- [The problem]: Some lines in the entries contain the word "einer". Copy all of them.

(Page images and extracted text)
* * * * *
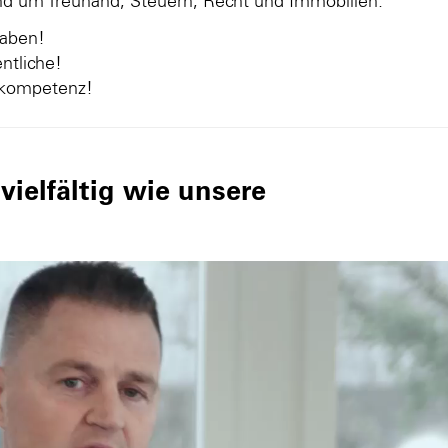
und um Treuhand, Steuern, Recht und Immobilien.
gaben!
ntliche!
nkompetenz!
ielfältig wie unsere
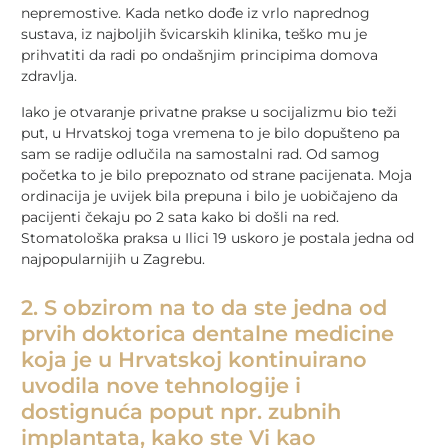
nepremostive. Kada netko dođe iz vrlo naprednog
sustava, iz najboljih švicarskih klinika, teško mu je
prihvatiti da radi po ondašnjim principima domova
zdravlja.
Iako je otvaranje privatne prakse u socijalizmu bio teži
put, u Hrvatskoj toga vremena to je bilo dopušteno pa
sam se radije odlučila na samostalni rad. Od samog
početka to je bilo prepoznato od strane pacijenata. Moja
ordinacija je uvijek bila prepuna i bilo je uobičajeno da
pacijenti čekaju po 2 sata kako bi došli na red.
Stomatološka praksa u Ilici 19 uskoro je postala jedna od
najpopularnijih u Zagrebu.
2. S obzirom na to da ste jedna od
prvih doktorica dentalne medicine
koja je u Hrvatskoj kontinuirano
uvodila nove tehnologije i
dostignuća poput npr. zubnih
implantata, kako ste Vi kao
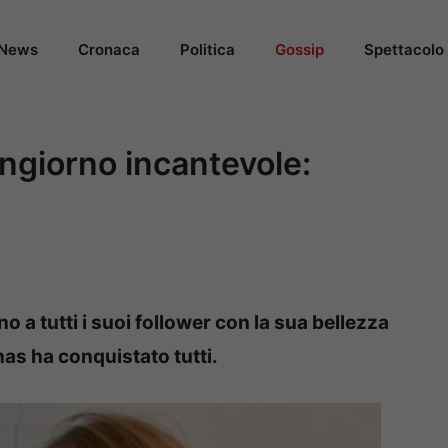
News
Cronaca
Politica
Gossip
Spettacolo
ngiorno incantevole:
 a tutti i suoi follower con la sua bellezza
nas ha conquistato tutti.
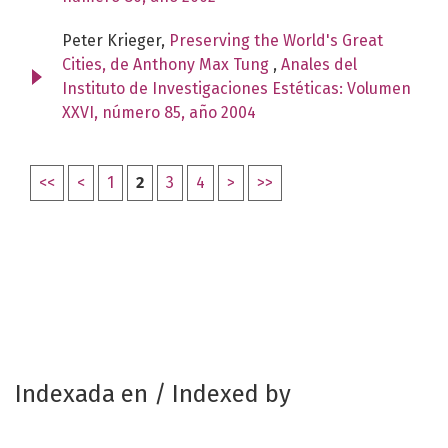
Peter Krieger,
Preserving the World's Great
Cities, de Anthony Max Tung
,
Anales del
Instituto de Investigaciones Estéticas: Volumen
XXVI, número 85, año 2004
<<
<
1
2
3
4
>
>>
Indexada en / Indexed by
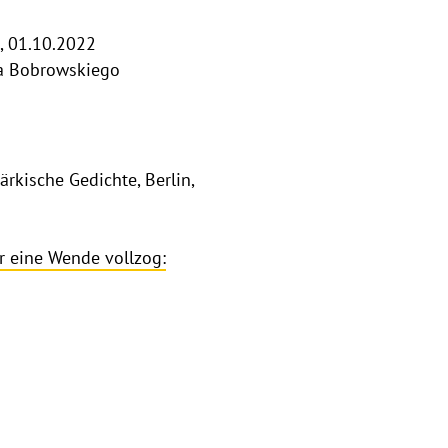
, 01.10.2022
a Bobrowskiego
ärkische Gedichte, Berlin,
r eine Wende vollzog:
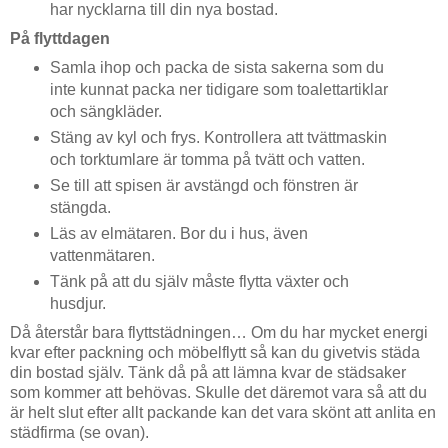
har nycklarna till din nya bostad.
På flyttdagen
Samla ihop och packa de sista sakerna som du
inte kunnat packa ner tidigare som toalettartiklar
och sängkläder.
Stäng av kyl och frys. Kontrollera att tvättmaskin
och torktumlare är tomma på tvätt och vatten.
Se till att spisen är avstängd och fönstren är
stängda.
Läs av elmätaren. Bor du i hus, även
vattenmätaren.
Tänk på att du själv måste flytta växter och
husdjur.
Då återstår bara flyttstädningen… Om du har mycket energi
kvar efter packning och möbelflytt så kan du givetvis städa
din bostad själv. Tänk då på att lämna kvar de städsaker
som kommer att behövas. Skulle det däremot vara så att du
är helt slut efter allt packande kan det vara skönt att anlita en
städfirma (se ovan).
* * * * *
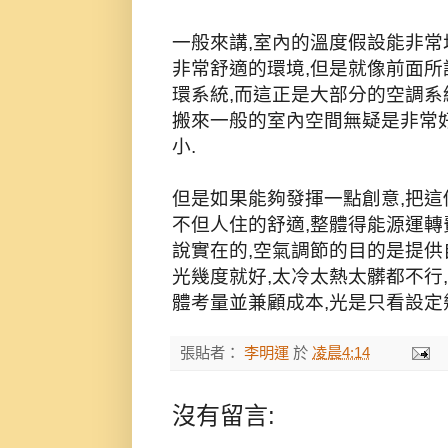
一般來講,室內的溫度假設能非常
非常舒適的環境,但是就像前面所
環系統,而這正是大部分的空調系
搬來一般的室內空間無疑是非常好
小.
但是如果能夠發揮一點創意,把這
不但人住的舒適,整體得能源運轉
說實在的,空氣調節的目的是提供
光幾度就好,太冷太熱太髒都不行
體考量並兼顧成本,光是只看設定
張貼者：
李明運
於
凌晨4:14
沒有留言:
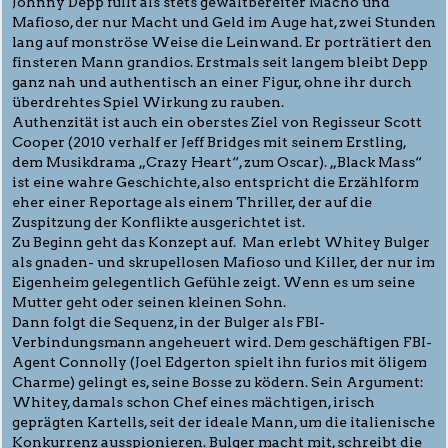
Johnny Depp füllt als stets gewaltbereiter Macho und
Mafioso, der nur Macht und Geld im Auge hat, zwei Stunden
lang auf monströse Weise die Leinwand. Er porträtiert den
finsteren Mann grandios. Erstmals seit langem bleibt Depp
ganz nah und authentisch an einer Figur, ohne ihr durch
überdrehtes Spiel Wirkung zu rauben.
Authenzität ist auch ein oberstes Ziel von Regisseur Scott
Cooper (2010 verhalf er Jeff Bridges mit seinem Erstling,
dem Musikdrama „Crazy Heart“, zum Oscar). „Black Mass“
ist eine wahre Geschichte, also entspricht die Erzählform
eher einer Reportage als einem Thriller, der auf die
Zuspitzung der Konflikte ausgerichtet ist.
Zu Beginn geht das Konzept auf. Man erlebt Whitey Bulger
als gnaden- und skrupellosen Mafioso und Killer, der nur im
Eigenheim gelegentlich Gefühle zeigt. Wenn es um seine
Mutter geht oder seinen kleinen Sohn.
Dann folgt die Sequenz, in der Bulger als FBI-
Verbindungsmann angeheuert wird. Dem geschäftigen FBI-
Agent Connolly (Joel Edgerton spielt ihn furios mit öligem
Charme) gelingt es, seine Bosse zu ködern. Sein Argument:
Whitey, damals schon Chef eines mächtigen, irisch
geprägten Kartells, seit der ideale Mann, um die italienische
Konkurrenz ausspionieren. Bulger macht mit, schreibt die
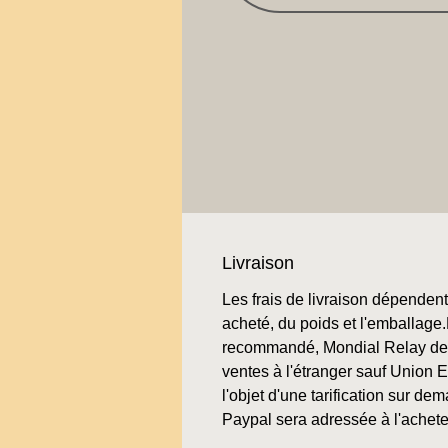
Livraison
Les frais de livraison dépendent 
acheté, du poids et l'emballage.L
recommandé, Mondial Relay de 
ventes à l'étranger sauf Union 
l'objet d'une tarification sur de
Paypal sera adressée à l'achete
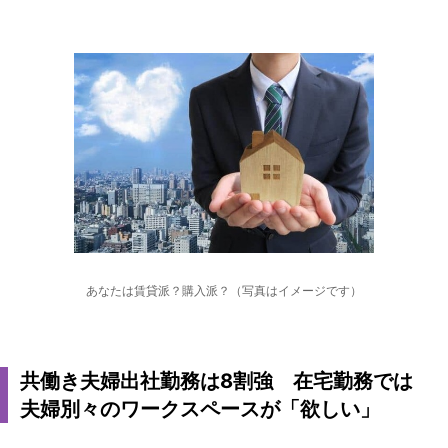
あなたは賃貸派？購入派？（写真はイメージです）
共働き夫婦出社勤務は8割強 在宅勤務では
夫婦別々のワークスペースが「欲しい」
* * * * *
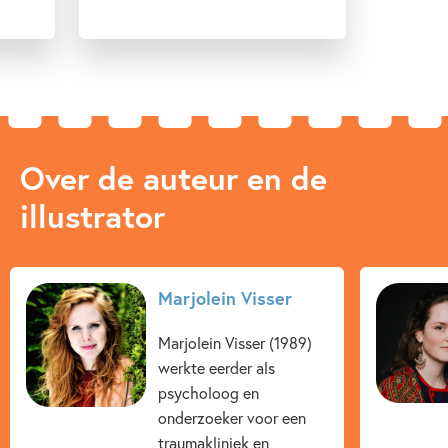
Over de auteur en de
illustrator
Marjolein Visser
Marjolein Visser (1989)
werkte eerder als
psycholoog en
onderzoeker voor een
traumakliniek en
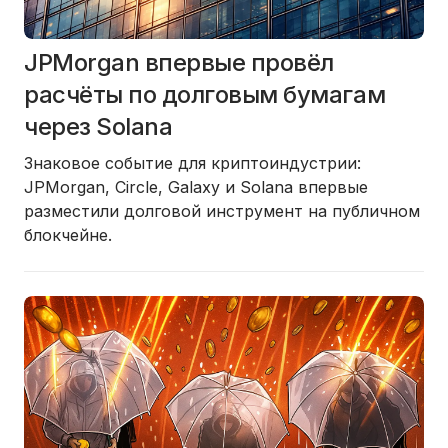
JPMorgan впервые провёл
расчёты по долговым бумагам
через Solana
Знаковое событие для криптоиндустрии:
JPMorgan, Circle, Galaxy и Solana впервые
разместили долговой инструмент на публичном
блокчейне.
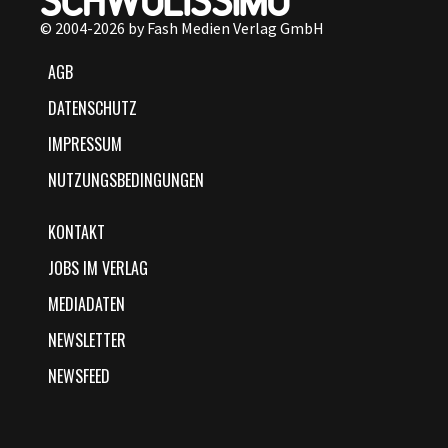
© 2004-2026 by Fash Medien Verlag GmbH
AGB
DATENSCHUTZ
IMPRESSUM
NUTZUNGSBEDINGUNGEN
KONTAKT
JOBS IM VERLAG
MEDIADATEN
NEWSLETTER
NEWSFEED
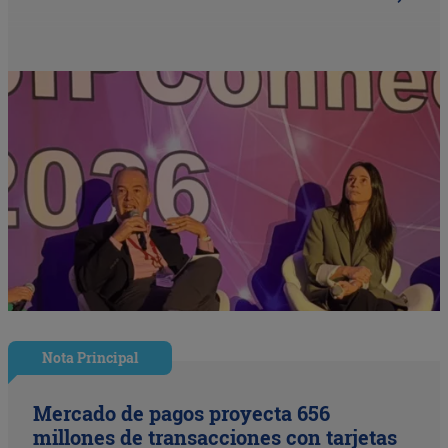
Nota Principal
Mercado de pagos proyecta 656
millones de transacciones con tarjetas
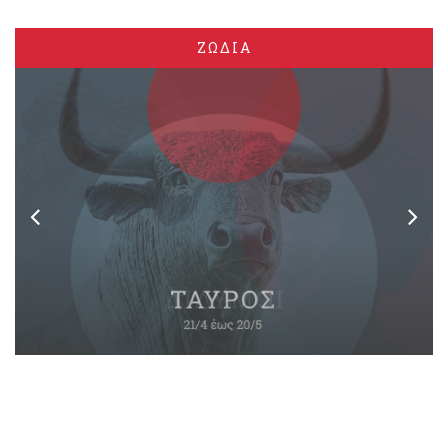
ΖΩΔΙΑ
* * * * *
- [Response area]:
ganz nah und authentisch an einer Figur, ohne ihr durch
eher einer Reportage als einem Thriller, der auf die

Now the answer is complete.